YOUR NET WORTH: Add up everything you own (assets) and subtract everything you owe (liabilities). This is your scoreboard. Track it every year. Watching this number grow is one of the most motivating things you will ever experience.
INVESTMENTS: Are my accounts on track? Am I contributing as much as I should? Do I need to rebalance? Am I getting the returns I want from my investments? Do I have any underperforming areas in my investment plan?
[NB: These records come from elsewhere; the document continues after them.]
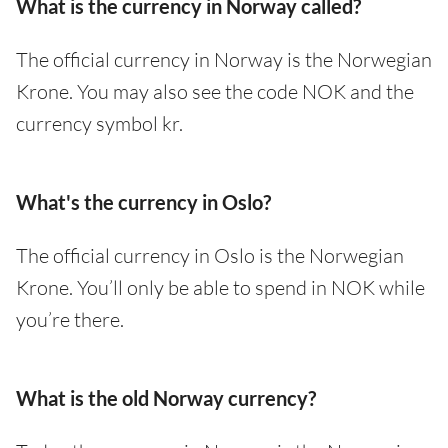
What is the currency in Norway called?
The official currency in Norway is the Norwegian
Krone. You may also see the code NOK and the
currency symbol kr.
What's the currency in Oslo?
The official currency in Oslo is the Norwegian
Krone. You’ll only be able to spend in NOK while
you’re there.
What is the old Norway currency?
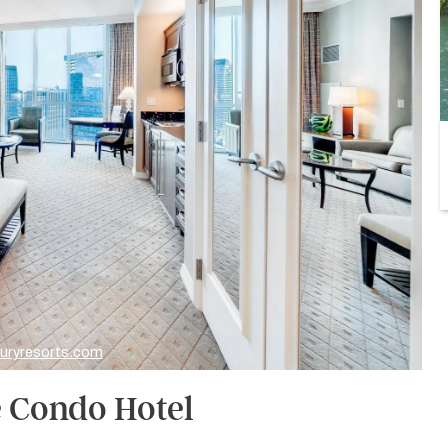
xuryresorts.com
e Condo Hotel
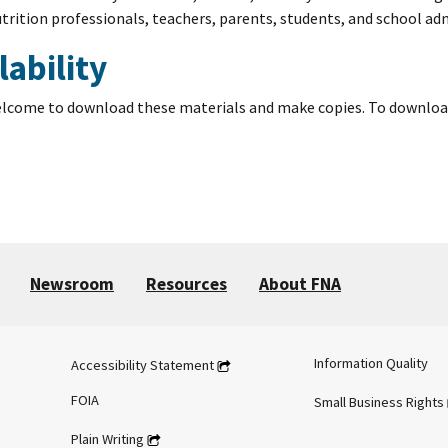
trition professionals, teachers, parents, students, and school ad
lability
elcome to download these materials and make copies. To download th
Newsroom
Resources
About FNA
Information Quality
Accessibility Statement
FOIA
Small Business Rights
Plain Writing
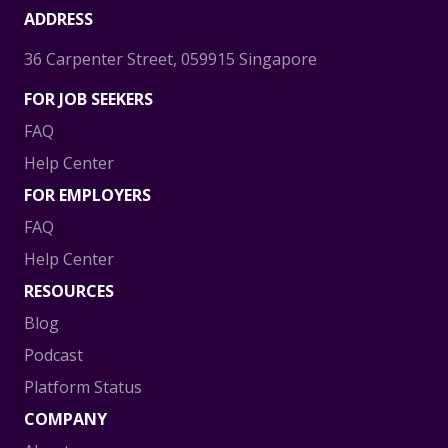
ADDRESS
36 Carpenter Street, 059915 Singapore
FOR JOB SEEKERS
FAQ
Help Center
FOR EMPLOYERS
FAQ
Help Center
RESOURCES
Blog
Podcast
Platform Status
COMPANY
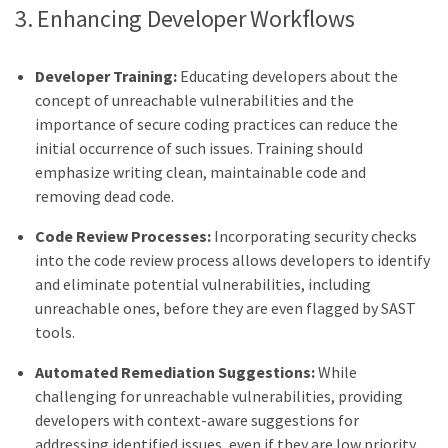
3. Enhancing Developer Workflows
Developer Training:
Educating developers about the
concept of unreachable vulnerabilities and the
importance of secure coding practices can reduce the
initial occurrence of such issues. Training should
emphasize writing clean, maintainable code and
removing dead code.
Code Review Processes:
Incorporating security checks
into the code review process allows developers to identify
and eliminate potential vulnerabilities, including
unreachable ones, before they are even flagged by SAST
tools.
Automated Remediation Suggestions:
While
challenging for unreachable vulnerabilities, providing
developers with context-aware suggestions for
addressing identified issues, even if they are low priority,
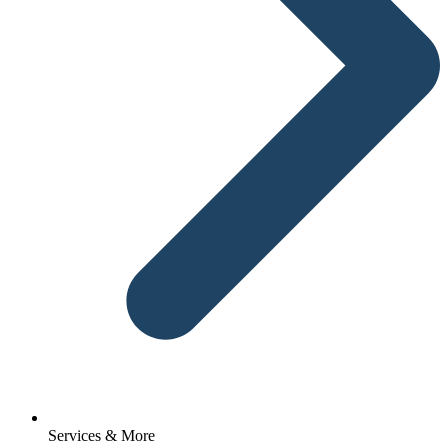
Services & More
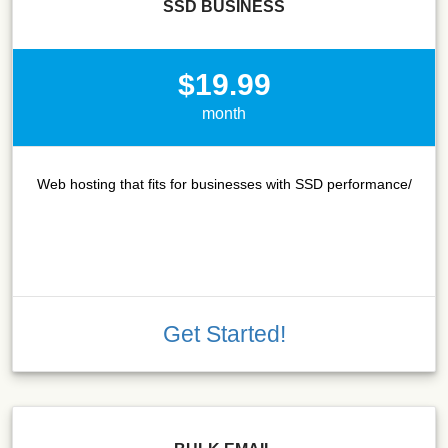
SSD BUSINESS
$19.99
month
Web hosting that fits for businesses with SSD performance/
Get Started!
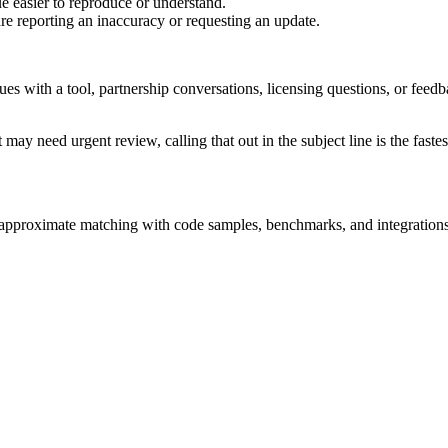
e easier to reproduce or understand.
are reporting an inaccuracy or requesting an update.
sues with a tool, partnership conversations, licensing questions, or fe
 may need urgent review, calling that out in the subject line is the fastes
nd approximate matching with code samples, benchmarks, and integrations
GOALS: What did I accomplish last year? What are my top 3 financial goals for this year? What specific actions am I committing to?
That's it. One focused review, once a year, and you will have more clarity and control over your financial life than 90% of the people around you.
it's time to GO BUILD SOMETHING
Here's what I want to leave you with.
Getting money right is not complicated. It is not reserved for people with finance degrees or six-figure salaries. It is available to YOU — right now, with the income you have today, starting with the very next dollar that hits your account.
Earn intentionally. Spend purposefully. Destroy consumer debt. Build investor debt wisely. Invest consistently. Review your results every year and adjust.
That's the framework. Simple, proven, and powerful.
Now, I've learned something very important. At 25, I set a goal to be a millionaire by age 25. Pretty big goal. Once I hit my goal, I realized something. Becoming a millionaire is just a milestone. It's just the starting point to real wealth, but the average person won't even hit the first milestone!
Once you become a millionaire, it is inevitable that you will become a multi-millionaire. Money is just a tool. The better you learn to use and manage the tool, the more money you can grow and the more wealth you can have. And once you have that wealth, you can give it a purpose and have HUGE impact on the people around you. So, go build some wealth and GIVE IT A PURPOSE!